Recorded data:
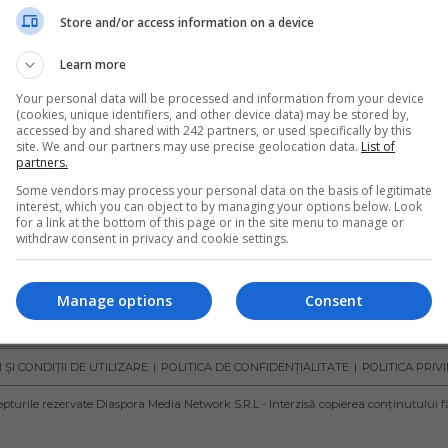
Store and/or access information on a device
Learn more
Your personal data will be processed and information from your device
(cookies, unique identifiers, and other device data) may be stored by,
accessed by and shared with 242 partners, or used specifically by this
site. We and our partners may use precise geolocation data.
List of
partners.
Some vendors may process your personal data on the basis of legitimate
interest, which you can object to by managing your options below. Look
for a link at the bottom of this page or in the site menu to manage or
withdraw consent in privacy and cookie settings.
Manage options
Consent
ȘI CONDIȚII DE UTILIZARE
POLITICA DE CONFIDENȚIALITATE
POLITICA PRIV
pturile rezervate Diaspora Media Network S.R.L - Interzisă copierea conținutului f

WHAT YOU SHOULD DO: Every entry, word for word, should be given again; the pictures are not part of the copy.

ANSWER TO THIS TASK:
Store and/or access information on a device
Learn more
Your personal data will be processed and information from your device
(cookies, unique identifiers, and other device data) may be stored by,
accessed by and shared with 242 partners, or used specifically by this
site. We and our partners may use precise geolocation data.
List of
partners.
Some vendors may process your personal data on the basis of legitimate
interest, which you can object to by managing your options below. Look
for a link at the bottom of this page or in the site menu to manage or
withdraw consent in privacy and cookie settings.
Manage options
Consent
ȘI CONDIȚII DE UTILIZARE
POLITICA DE CONFIDENȚIALITATE
POLITICA PRIV
pturile rezervate Diaspora Media Network S.R.L - Interzisă copierea conținutului f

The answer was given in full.